[Problem statement] In the entries below, count the lines holding "výrobky". Reply with the number only.

[Records drawn from a dataset]
┌──

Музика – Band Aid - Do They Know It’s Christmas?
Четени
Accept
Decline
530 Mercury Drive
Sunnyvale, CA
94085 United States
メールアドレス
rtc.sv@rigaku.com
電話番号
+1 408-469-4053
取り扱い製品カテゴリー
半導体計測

└──
┌──

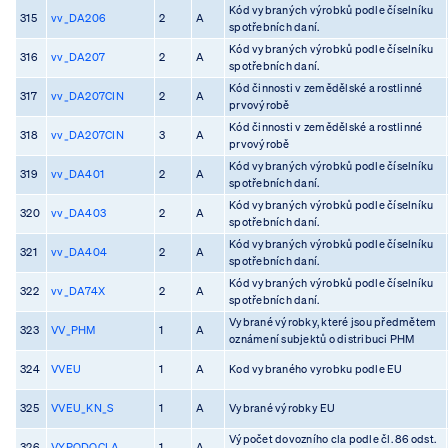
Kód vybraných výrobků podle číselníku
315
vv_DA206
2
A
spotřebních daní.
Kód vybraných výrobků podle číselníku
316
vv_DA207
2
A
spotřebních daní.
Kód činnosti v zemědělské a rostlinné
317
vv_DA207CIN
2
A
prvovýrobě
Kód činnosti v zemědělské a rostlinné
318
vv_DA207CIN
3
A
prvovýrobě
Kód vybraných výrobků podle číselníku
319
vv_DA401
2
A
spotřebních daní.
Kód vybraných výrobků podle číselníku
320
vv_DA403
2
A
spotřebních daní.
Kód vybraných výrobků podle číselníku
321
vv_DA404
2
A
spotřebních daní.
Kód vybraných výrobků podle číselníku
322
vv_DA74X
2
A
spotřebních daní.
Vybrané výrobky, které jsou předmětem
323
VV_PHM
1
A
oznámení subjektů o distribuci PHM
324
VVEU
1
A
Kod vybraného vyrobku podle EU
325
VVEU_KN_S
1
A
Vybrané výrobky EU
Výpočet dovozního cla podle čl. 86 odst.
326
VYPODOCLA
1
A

└──

[Answer for this exercise] 2